Op vrijdag 1 mei 2014 is het precies 145 jaar dat de codificatie (wetboeken) in Suriname werd ingevoerd. Wij dachten daarom een duikje in de rechtsgeschiedenis te nemen en dit artikel over de codificatie en hercodificatie in Nederland en Suriname als informatie te presenteren aan de lezers.
Codificatie in Nederland
Uit de codificatiearbeid in Nederland en Suriname blijkt dat zulks niet een eenvoudig juridische taak is. Deskundigen die deze immense job op zich nemen moeten stressbestendig zijn en ook bestand zijn tegen zware kritiek en soms tegen onnodige kritiek. Het is ons bekend dat er veel arbeid vooraf gaat alvorens de rechtsmaterie in een code (wetboek) vervat kan worden. Er wordt ook rechtsvergelijking gemaakt met het recht en rechtssysteem van andere landen. Het is een specialistisch werk waar veel kennis, ervaring en vooral wijsheid voor nodig is. Het codificeren beoogt immers het op deskundige wijze vastleggen en systematiseren van (verbrokkeld) recht in wetboeken ten behoeve van de rechtseenheid en de rechtszekerheid.

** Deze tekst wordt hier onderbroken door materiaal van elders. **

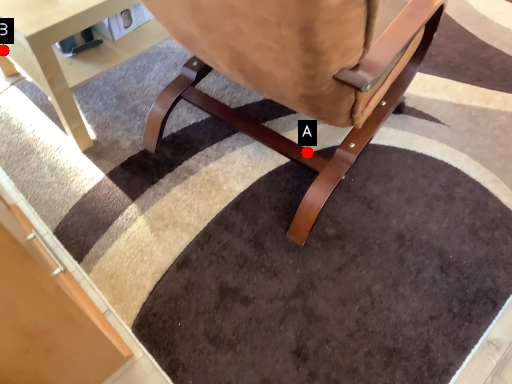 Question: Two points are circled on the image, labeled by A and B beside each circle. Which point is closer to the camera?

Omdat volgens het concordantiebeginsel de Surinaamse wetboeken en wetten zoveel mogelijk in overeenstemming moesten zijn met de Nederlandse regelingen, begint mijn relaas daarom met de Nederlandse codificatie. Ons recht is toch een loot van de Nederlandse stam.
In Nederland heeft men ruim 40 (veertig) jaren, tussen 1798 en 1838, hard gewerkt totdat de wetboeken min of meer naar Franse model tot stand zijn gekomen. De wetgevende arbeid werd aangevangen tijdens de Bataafse Republiek, voortgezet ten tijde van het Koninkrijk Holland en onderbroken door de inlijving bij het Franse Keizerrijk en uiteindelijk voltooid in het Koninkrijk der Nederlanden. Toen op 10 april 1838 in het Staatsblad de Code werd aangekondigd was het codificatieproces voltooid. Hiermede kwam een eind aan de chaotische toestand van wet en recht, want alle gewesten en steden bezaten hun eigen rechten, een mengsel van gewoonterecht, costumen, keuren, privileges, ordonnanties, leenrecht en andere rechten, deels opgetekend en deels slechts mondeling overgeleverd. Ook Suriname heeft deze situatie gekend vóór onze Codificatie in 1869.
Codificatie in Suriname
In Suriname draaide de slavernij op volle toeren, terwijl in andere landen de slavenhandel en de slavernij reeds waren afgeschaft. In Engeland was dat in 1833 en in Frankrijk 1848. Nederland wilde de afschaffing bespoedigen en de totale wetgeving van de West-Indische bezittingen (inclusief de kolonie Suriname) integraal aanpakken en de codificatie snel realiseren. In elk geval het was menens van het bestuur een einde te maken aan de verwarde toestand op het gebied van de wetgeving, die een “waar doolhof van recht” en zelfs een “ware poel van ongerechtigheid” was geworden. Zo werd in 1852 een staatscommissie benoemd om de codificatie voor te bereiden, maar het ging allemaal te traag. Uiteindelijk werd een lid van de staatscommissie, mr. Leonard Metman, benoemd tot Commissaris des Konings speciaal belast met alles wat betrekking had op de invoering ener wetgeving. Op 25 april 1860 kwam hij in Suriname aan en werd er spoedig een aanvang gemaakt met de werkzaamheden. Doch te midden van zijn arbeid stierf Metman vrij onverwacht op 5 oktober 1860. Zijn werk werd toen voortgezet door een commissie van juristen uit Suriname onder voorzitterschap van de procureur-generaal, mr. W. J. Gefken. Terwijl in 1862 de nieuwe wetgeving naar Nederlands model in concept gereed was, werd de mensonterende slavernij op 1 juli 1863 afgeschaft en wel bij Wet van 8 augustus 1862 (GB 1862 no. 4).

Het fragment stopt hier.